For the Rohingya, the crisis doesn’t end on the Burmese side. Yusuf, Arafa and their families managed to escape and reach land in Bangladesh by avoiding detection from both Burmese and Bangladeshi forces. But in the days since, Bangladesh has stepped up patrols along its border with Burma, putting an additional squeeze on the persecuted population. Many refugees have gone missing, after their boasts capsized in the river’s choppy waters.
It is not the first time that the Rohingya have sought shelter across the river. Over the decades, as they fled violence at home, as many as half a million undocumented Rohingya refugees have made their lives in Bangladesh. More than 30,000 registered refugees live in camps near the border. Now Bangladesh says: we can’t accommodate any more people.

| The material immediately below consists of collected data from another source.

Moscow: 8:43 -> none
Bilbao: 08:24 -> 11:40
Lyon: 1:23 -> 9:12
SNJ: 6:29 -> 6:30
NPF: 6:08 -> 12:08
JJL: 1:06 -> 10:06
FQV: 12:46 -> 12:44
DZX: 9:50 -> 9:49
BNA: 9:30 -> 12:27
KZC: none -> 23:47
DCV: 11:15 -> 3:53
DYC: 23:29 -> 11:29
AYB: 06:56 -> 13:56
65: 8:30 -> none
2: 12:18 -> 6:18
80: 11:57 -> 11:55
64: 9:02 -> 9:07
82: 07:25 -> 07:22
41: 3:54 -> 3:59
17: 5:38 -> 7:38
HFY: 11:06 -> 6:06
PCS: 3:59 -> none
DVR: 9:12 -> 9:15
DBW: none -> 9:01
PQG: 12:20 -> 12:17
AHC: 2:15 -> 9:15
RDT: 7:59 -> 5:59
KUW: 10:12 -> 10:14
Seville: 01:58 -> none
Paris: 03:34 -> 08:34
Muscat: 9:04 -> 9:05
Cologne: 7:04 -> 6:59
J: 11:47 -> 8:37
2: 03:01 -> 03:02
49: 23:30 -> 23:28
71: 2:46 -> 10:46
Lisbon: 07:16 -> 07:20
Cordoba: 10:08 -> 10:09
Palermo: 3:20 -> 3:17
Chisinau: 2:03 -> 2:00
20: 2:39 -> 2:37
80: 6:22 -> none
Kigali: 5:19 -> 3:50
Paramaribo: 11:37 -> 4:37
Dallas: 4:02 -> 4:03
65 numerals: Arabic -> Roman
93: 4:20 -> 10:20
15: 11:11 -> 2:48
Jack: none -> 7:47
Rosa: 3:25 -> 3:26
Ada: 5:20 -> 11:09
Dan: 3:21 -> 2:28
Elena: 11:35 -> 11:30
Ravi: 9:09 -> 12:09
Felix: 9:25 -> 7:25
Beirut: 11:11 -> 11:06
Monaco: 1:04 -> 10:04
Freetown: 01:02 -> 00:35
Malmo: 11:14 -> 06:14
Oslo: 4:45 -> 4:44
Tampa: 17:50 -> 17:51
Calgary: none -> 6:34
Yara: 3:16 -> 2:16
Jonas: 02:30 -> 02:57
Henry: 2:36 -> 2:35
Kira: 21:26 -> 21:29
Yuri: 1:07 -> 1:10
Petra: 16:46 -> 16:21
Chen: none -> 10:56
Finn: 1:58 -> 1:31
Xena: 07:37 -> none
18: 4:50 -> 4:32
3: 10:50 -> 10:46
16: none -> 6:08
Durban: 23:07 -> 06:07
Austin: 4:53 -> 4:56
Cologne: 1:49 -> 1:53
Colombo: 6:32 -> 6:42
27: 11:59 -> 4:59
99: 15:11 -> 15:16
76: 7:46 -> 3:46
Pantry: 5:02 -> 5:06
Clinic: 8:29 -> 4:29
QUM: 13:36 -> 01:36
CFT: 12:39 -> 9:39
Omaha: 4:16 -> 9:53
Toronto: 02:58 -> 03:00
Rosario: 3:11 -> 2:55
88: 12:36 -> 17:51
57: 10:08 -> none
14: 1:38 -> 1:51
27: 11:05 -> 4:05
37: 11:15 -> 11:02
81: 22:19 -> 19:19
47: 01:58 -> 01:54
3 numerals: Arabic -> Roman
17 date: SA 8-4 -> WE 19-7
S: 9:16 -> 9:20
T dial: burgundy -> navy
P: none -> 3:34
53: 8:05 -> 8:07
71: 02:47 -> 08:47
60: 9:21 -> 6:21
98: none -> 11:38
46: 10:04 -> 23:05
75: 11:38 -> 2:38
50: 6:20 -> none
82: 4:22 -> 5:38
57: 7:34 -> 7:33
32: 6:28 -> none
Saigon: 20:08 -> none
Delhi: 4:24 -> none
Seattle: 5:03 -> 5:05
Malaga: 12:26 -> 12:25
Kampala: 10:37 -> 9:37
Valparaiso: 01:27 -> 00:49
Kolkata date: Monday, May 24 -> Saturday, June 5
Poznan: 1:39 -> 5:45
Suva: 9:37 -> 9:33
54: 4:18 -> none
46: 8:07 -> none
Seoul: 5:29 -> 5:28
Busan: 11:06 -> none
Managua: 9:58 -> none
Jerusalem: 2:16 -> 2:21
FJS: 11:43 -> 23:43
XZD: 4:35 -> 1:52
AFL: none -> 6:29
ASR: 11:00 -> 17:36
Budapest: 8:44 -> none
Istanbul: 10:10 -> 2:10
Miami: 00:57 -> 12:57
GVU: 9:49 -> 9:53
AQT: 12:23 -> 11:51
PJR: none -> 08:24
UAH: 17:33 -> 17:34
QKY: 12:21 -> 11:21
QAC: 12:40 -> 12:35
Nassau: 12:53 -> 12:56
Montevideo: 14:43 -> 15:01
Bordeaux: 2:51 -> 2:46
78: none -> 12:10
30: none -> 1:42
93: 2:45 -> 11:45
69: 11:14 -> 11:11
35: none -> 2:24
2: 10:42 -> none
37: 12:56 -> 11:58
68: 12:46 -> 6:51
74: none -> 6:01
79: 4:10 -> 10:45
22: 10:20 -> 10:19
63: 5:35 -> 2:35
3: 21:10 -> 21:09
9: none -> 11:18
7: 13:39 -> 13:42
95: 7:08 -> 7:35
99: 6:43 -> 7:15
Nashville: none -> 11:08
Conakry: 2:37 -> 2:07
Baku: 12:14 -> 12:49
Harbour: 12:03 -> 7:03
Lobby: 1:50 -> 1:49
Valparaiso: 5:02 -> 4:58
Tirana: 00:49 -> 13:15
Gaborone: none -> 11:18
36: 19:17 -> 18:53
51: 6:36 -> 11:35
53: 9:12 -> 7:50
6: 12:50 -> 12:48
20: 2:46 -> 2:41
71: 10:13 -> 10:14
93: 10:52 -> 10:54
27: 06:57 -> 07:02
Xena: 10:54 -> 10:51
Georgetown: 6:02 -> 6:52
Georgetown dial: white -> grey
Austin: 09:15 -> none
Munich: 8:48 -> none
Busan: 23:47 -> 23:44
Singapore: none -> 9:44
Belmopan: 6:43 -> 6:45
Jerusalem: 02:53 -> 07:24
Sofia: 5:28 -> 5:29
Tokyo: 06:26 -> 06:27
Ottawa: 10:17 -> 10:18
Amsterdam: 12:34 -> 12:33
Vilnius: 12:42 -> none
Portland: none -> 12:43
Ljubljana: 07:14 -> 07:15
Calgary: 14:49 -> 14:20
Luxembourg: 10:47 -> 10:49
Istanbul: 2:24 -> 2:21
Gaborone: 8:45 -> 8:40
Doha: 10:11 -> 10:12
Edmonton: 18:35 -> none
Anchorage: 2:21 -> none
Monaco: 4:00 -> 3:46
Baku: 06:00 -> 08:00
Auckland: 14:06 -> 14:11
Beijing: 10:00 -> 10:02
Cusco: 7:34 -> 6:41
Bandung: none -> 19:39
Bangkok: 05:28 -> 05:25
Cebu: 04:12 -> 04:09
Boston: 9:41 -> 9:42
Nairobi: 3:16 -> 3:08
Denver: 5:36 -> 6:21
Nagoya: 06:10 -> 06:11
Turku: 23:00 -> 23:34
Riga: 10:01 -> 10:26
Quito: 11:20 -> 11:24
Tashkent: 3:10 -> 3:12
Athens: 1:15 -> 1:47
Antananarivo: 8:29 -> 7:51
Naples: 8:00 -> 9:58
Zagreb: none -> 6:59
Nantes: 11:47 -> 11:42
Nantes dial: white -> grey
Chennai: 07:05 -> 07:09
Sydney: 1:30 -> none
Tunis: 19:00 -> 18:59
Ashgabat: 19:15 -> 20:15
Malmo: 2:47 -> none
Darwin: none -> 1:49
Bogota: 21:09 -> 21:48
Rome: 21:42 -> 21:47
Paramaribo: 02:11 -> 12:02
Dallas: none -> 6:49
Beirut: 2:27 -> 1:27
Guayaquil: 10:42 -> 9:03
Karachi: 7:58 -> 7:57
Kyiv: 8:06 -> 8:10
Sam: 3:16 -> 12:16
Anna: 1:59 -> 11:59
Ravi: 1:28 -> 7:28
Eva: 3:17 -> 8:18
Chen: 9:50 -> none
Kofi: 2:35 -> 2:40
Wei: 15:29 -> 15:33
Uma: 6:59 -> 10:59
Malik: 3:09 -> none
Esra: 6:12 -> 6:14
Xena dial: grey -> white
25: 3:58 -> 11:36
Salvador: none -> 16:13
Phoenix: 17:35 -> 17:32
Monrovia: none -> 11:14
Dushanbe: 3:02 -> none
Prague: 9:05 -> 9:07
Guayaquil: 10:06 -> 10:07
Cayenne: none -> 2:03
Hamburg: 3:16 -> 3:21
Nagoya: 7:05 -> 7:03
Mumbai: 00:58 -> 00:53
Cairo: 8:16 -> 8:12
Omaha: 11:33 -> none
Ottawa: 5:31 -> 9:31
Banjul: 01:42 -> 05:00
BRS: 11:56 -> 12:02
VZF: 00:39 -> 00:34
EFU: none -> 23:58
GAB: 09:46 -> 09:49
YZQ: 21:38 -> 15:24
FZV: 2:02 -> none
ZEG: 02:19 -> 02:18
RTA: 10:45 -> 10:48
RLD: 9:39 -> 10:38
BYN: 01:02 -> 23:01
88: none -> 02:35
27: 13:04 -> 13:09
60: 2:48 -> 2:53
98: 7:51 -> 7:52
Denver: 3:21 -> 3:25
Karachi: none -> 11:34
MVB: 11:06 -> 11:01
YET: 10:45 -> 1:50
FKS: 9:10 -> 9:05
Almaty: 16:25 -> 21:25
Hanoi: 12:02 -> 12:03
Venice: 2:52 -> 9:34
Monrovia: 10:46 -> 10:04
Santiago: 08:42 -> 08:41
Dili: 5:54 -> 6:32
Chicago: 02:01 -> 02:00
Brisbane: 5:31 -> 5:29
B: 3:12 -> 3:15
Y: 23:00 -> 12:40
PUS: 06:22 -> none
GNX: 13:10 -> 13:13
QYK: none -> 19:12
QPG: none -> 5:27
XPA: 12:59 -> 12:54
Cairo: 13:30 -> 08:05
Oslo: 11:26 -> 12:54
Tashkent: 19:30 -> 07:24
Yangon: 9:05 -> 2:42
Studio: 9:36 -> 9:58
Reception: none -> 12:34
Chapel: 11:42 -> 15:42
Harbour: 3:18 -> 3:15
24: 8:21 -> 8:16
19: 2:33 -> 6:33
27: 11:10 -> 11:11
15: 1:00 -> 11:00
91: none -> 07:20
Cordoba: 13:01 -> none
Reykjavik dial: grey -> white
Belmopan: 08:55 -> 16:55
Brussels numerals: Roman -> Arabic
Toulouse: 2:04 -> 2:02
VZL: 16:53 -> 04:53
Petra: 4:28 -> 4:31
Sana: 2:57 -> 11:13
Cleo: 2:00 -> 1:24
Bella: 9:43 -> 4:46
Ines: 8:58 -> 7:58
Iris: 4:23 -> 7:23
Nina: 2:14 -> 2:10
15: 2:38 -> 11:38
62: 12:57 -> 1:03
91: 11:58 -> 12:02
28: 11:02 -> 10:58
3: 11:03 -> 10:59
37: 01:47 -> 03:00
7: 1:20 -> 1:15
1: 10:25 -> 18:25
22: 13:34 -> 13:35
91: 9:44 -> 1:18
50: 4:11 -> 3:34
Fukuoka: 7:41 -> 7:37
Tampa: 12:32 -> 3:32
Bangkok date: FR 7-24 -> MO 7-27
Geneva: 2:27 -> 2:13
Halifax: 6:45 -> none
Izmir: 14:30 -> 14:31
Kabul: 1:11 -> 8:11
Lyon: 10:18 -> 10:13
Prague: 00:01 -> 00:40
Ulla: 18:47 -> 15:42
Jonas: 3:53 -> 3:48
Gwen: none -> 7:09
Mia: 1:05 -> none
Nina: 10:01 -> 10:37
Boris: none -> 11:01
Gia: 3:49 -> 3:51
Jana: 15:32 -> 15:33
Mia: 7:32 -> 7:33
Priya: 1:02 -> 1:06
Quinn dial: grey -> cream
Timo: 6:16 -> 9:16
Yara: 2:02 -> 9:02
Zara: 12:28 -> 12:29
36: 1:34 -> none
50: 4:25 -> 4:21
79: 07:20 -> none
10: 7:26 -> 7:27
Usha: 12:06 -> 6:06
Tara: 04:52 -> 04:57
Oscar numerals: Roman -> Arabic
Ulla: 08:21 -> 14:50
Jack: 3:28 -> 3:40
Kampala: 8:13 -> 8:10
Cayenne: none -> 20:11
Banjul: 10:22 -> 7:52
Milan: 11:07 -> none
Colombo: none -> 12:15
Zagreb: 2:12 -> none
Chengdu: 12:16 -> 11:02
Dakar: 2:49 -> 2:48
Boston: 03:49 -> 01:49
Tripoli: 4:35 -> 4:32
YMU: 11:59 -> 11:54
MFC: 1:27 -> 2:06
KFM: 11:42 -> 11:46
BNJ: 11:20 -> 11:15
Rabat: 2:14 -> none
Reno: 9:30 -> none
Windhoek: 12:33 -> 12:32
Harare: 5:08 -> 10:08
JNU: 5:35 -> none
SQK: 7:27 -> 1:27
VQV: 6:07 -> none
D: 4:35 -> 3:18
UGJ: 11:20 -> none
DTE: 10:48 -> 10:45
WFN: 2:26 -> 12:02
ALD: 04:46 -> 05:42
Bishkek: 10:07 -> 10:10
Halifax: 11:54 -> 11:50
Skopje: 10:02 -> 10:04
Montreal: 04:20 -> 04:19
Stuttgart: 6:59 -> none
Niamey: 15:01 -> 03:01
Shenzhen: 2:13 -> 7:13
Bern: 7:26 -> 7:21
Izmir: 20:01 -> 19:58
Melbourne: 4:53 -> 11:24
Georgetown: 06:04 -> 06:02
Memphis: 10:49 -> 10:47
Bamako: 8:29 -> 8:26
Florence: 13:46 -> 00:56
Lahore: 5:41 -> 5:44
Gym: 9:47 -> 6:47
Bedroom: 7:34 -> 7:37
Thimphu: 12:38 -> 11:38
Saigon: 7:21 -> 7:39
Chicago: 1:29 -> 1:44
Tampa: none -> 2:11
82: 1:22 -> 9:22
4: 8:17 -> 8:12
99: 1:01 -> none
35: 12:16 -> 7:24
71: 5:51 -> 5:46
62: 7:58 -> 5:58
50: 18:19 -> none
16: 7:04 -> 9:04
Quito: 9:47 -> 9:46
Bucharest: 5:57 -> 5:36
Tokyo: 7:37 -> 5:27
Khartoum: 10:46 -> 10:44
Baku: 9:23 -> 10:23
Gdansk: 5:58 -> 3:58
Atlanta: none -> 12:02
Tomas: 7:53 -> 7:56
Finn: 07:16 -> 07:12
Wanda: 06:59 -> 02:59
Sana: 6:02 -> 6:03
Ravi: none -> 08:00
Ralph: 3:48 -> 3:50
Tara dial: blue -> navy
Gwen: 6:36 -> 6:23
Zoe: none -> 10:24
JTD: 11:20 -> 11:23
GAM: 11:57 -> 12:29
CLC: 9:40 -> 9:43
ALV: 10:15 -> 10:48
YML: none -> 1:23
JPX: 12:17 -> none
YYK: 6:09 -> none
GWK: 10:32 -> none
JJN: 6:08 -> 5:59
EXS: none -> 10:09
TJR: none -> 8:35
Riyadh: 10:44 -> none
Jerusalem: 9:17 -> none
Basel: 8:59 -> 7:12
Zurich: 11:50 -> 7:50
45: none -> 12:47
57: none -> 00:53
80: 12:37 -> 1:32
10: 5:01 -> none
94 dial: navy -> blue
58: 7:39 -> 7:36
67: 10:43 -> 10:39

“My country is a house. If all the people try to get inside my house, what will happen? I cannot allow all of them,” says Col. MM Anisur Rahman, the deputy director general of Border Guard Bangladesh, the force charged with patrolling the border area.
Bangladesh’s policy, he says, is to push back fleeing refugees. “Of course we are concerned, and if they ask any help regarding food, water and other things, we will provide it. But we cannot provide shelter,” he insists. Those who have slipped in, avoiding detection, will be caught and sent back.”
To this, Du Du Mian, a Rohingya refugee who arrived in Bangladesh more than a decade ago, answers: “The world needs to realize that we have nowhere to go.” His people, he says, have no country. With Burmese soldiers trying to stop them from fleeing and Bangladeshi forces pushing them back, all they have is the Naf, and the Naf, so far, is silent.